Por cuenta de los famosos otrosíes a los contratos de Aseo y del sonado caso Chemical - Secretaría de Educación, se han generado toda clase de posturas jurídicas e intervenciones, sin que hasta la fecha exista una que de manera categórica ofrezca una salida afortunada para el interés general y la salvaguarda de la moralidad pública. Unos alegan la imposibilidad de 'revocar' directamente los otrosíes, porque los contratistas no otorgan su consentimiento expreso y escrito o porque la figura no procede en tratándose de contratos estatales; otros, que es necesario acudir a la vía judicial, en ejercicio de la acción contractual o de la acción de nulidad, que se trata de derechos adquiridos, que la estabilidad jurídica, en fin. No obstante, todos estamos de acuerdo en que algo huele mal, que los "procesos de suscripción" estuvieron plagados de irregularidades de todo tipo.

Los contratistas, en el caso de los otrosíes, por su lado, sorprendieron con un silencio prolongado, sobre todo si se tiene en cuenta el berenjenal armado que hasta nos significó un control excepcional, actualmente en curso. Lo rompieron hace unas pocas semanas, a destiempo, para decir que sí había conocimiento de la Administración, que los procesos eran adelantados por ella y las empresas sólo se limitaron a concurrir y dar su consentimiento; señores, hay un principio de rango constitucional que se llama Buena Fe…. Al día de hoy, y después de ir y venir, se logró que uno de los contratistas aceptara la suspensión de su correspondiente otrosí para revisión minuciosa y que, finalizada la revisión, quedara "sin efectos". El otro, sólo aceptó la revisión. El interventor, mutis por el foro. Frente al contrato con Chemical, ya la Contraloría puso el rancho a arder, pese a que, en mi concepto, es el que menos dificultad reviste para la Administración, en relación con lo que debe hacerse con el, como lo expondré en su momento.

Pues bien, la solución a tamaños líos está en la mismísima Ley 80 de 1993, en unos articulitos a los que nadie parece dar importancia y que constituyen principios orientadores del régimen contractual público, en la medida en que son el desarrollo de normas constitucionales de obligatoria observancia. A mi juicio, en ambos casos, debe aplicarse lo que disponen los artículos 44 y 45, inciso 2º de la Ley 80 de 1993, específicamente en esta última, la cual hay que acompasar con las que establecen las reglas de las nulidades de los contratos estatales y las relativas al derecho común, para que pueda derivarse de ella la consecuencia jurídica señalada (Leer Artículos 44 y 45 de la Ley 80/93).

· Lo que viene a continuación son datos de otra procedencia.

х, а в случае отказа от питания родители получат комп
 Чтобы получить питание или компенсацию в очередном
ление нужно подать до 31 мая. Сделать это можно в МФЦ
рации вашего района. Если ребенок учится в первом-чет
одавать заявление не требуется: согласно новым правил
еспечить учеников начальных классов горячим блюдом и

Vamos por partes: Desde la óptica que se les mire, ambos casos están inmersos en los supuestos de hecho de las normas antes transcritas y generan la misma consecuencia: la obligación de la Administración de dar por terminados los contratos en el estado en que se encuentren y ordenar su liquidación, mediante acto administrativo debidamente motivado. Es de anotar que esta potestad-deber de la Administración es distinta de la declaración de nulidad de los actos administrativos, que cuentan con un régimen propio de causales taxativamente señaladas en la Ley 1437 de 2011 y que es del resorte exclusivo del juez contencioso. En los casos objeto de estudio, se trata de contratos estatales, suscritos en ejercicio del principio de la autonomía de la voluntad, sujetos a un régimen especial previsto en el Estatuto de Contratación, cuya terminación anticipada con efectos hacia el futuro es permitida con fundamento en el privilegio de la aututela otorgado por el legislador a las entidades públicas, con miras a la preservación de la legalidad de sus contratos. No debe confundirse tampoco con el ejercicio de la cláusula excepcional de terminación unilateral. (Leer Reseña de Documentos).

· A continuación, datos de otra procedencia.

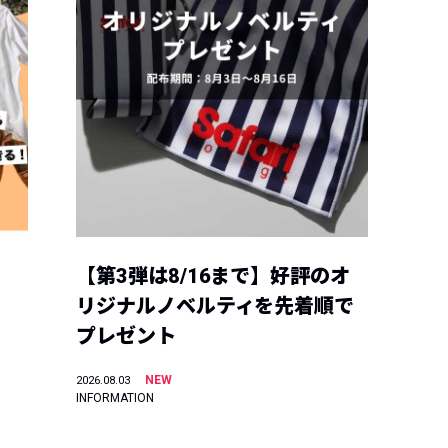
【第3弾は8/16まで】好評のオ
リジナルノベルティを先着順で
プレゼント
NEW
2026.08.03
INFORMATION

Valga aquí también despejar el tema de la revocatoria directa; esta figura es aplicable a los actos administrativos expedidos por la administración en los casos previstos por la Ley 1437 de 2011 y resulta improcedente en el caso de los contratos estatales, en atención a que estos últimos, como ya se dijo, tienen un proceso de formación fundado en el principio de la autonomía de la voluntad.

El caso de Chemical Products:
Veamos el caso Contrato Chemical: Según la información que circuló en su momento, el representante legal de la empresa ha sido condenado en dos oportunidades; la última condena le fue impuesta en diciembre de 2004, por el delito de falsedad material en documento público y consistió en pena de prisión a seis años y cinco meses. Para quien domina los temas penales, en estos casos, a la pena principal, por obvias razones, accede la de inhabilitación o interdicción para el ejercicio de derechos y funciones públicas por un término igual al de la pena principal, entre los que se cuenta no sólo el de elegir y ser elegido u ocupar cargos públicos, sino también el derecho de concurrir libremente a procesos contractuales y la posibilidad de resultar favorecido en ellos. No tiene asidero legal manifestar que la inhabilitación es sólo para ejercer cargos públicos.

De acuerdo con lo preceptuado por el artículo 8º, numeral 1º, literal d) de la Ley 80 de 1993, son inhábiles para participar en licitaciones o concursos y para celebrar contratos con las entidades estatales, quienes en sentencia judicial hayan sido condenados a la pena accesoria de interdicción de derechos y funciones públicas y quienes hayan sido sancionados disciplinariamente con destitución (Leer también Artículo 58 de la Ley 80/93)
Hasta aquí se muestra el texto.